En France aussi, il existe un risque pénal inhérent à tout texte autobiographique : celui-ci peut en effet constituer une preuve contre son auteur quand des faits répréhensibles y sont relatés.

L’ouvrage Suerte, l’exclusion volontaire, qu’a signé Claude Lucas, auteur depuis lors de plusieurs livres mais aussi et alors braqueur, publié en 1999 dans la célèbre collection Terre humaine éditée par Plon, a ainsi été utilisé pendant le procès de son auteur.

Le journaliste Michel Henry, qui a suivi les audiences, en 1996, pour Libération, y a décrit des scènes glaçantes :

« Dans le box, Lucas prévient : « Suerte, c’est un roman. Je n’ai pas à rendre compte de la personnalité de mon personnage. Je n’ai pas envie qu’on développe ma personnalité à partir de ce que je dis dans mon livre. Je voudrais faire la distinction entre le roman et la réalité. »

Le président : « Ce sera à vous de rectifier. »

Car Suerte peut aussi carrément le desservir. Lucas y a mis en scène les victimes de hold-up avec prise d’otages, pour les tourner en dérision. Or, les otages des deux braquages qu’on lui reproche sont assis devant lui. Lucas s’explique : « Dans le livre, je n’ai pas voulu me donner un bon visage. Si j’ai tourné les victimes en dérision, c’est pour crédibiliser mon personnage. Montrer à quel point on peut être un salaud. Qu’il y a une grosse part de cynisme quand on fait ce travail. Je ne cherchais pas à adoucir les angles, mais à présenter celui qui commet un hold-up dans sa brutalité. »

Le président : « Vous avez réussi. » Lucas : « Vous voyez, je voulais faire un véritable travail littéraire. Ne pas tricher. »

Spéculons un instant sur le sort de Redoine Faïd, autre braqueur, qui s’est enfui de la prison de Réau, début juillet 2018. S’il est arrêté et jugé à nouveau, son livre, Braqueur, des cités au grand banditisme – coécrit en 2010 avec mon frère, le journaliste Jérôme Pierrat -, sera disséqué par la cour d’assises. 

Tous les textes sont donc des objets de droit.

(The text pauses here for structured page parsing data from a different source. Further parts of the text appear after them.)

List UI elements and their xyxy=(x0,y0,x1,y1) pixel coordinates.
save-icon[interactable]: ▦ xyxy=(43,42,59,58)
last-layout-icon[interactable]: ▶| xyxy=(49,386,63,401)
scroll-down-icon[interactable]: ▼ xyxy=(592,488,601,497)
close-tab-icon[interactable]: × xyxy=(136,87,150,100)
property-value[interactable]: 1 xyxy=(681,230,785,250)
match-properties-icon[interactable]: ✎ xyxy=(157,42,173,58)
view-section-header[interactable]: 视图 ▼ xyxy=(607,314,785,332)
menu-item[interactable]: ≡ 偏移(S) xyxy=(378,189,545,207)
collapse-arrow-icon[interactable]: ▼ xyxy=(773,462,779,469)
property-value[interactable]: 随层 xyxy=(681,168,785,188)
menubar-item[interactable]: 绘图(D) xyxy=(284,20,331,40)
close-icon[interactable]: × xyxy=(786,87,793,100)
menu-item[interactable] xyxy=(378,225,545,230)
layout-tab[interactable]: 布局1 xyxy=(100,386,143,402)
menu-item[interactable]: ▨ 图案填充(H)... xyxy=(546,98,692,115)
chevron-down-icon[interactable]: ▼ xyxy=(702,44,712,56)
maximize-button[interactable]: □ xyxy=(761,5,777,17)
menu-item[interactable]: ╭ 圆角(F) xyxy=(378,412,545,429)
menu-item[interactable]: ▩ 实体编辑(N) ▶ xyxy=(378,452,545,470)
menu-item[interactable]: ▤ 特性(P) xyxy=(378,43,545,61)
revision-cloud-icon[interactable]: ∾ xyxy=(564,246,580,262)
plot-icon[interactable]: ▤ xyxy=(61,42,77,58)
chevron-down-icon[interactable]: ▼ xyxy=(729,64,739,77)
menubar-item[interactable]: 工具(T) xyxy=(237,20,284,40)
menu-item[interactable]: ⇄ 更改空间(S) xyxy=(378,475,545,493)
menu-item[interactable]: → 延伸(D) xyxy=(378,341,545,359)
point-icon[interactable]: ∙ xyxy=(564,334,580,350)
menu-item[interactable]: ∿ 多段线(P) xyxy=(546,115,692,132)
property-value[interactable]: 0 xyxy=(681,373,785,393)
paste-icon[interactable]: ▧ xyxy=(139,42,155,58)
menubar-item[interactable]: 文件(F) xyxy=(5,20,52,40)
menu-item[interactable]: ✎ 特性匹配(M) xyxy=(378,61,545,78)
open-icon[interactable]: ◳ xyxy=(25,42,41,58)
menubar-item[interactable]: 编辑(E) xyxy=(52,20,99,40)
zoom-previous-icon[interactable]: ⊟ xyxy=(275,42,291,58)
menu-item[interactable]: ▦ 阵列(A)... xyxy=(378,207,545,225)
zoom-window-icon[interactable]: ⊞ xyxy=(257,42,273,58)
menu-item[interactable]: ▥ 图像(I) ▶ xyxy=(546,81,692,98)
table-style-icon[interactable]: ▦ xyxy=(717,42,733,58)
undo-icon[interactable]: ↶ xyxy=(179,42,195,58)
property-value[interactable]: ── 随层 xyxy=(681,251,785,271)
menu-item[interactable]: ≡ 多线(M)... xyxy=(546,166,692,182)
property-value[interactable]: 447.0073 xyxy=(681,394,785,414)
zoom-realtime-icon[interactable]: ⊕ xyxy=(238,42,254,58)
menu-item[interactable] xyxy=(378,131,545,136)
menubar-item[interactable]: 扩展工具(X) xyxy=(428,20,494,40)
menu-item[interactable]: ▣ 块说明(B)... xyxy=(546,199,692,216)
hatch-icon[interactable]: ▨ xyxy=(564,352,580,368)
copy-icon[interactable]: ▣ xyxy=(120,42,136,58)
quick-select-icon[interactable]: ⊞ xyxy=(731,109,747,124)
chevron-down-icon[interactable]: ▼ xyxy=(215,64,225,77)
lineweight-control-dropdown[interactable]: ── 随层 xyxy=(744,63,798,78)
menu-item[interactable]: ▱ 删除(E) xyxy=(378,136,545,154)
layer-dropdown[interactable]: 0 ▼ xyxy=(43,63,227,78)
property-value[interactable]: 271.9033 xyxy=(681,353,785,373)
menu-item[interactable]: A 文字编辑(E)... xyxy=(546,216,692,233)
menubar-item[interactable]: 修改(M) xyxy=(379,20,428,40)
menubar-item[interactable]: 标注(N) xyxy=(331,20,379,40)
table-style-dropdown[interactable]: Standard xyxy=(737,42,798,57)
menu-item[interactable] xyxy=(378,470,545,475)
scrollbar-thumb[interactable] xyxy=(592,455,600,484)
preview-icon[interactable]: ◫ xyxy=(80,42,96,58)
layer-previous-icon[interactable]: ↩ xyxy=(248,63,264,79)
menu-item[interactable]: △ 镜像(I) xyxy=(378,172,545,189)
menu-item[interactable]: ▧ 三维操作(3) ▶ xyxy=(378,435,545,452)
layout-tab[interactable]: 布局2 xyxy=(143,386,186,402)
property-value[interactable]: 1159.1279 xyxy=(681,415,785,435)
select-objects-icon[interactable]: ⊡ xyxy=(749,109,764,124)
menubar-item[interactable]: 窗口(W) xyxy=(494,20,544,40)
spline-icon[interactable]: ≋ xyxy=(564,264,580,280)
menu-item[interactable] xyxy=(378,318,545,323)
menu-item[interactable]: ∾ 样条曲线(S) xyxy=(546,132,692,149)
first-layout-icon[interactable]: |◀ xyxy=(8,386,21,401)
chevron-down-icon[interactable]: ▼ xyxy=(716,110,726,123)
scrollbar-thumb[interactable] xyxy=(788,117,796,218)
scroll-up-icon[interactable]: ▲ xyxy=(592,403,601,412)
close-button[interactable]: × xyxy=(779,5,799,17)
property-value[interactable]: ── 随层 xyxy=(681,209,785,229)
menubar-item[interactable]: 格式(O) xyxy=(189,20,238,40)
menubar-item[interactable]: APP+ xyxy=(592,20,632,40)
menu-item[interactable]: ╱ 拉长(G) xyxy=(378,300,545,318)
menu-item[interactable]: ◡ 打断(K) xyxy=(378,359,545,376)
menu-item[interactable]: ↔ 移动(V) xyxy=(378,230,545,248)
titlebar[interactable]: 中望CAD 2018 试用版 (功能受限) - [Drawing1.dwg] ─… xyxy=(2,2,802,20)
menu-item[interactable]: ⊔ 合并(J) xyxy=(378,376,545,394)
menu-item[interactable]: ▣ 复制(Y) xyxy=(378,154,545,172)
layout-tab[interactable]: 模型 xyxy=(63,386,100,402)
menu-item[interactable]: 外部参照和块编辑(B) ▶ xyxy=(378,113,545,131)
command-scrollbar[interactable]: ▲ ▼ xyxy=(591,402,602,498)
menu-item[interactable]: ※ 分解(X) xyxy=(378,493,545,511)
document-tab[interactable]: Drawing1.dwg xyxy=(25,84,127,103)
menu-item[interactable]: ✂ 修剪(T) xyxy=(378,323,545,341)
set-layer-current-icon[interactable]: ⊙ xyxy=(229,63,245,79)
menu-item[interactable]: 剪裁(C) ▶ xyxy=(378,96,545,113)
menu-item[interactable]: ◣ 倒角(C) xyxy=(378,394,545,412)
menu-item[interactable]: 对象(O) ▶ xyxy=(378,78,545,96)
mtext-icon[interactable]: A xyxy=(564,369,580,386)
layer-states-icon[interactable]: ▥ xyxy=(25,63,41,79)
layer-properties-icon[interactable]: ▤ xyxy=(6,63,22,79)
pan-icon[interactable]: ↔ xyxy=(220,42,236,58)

Les écrits autobiographiques (mémoires, journaux, autobiographie, correspondances…) le sont d’autant plus qu’ils se présentent comme des transcriptions d’une réalité bien souvent intime. Ils peuvent à ce titre aisément porter atteinte aux droits des personnes mentionnées, empiéter sur la vie privée des personnes qui y sont citées (ex-épouse, aventures sexuelles, etc.) ou se révéler diffamatoires, voire injurieux, envers les protagonistes (relations professionnelles, famille, etc.). De même, publier sa vie peut donner lieu pour certaines professions (avocats, médecins, militaires, diplomates, …) à des entorses, voire à de véritables violations du secret professionnel ou de l’obligation de réserve.

Il faut rappeler que la qualification de « fiction » ne met en rien l’auteur et son éditeur à l’abri des foudres de la justice. La publication d’un texte litigieux sous le label « roman » n’atténue en effet que très faiblement la responsabilité de l’auteur et de son éditeur si le texte fait référence à des situations ou des personnes réelles.

Enfin, en parallèle des mémoires de criminels, c’est l’autofiction qui est devenue un des genres éditoriaux les plus périlleux judiciairement ; à ce titre elle est bien souvent la victime, avant publication, d’un véritable phénomène d’auto-censure, durant lequel le livre est d’abord soumis à un cabinet d’avocats qui doit d’abord le caviarder pour éviter d’avoir à défendre son auteur à la barre.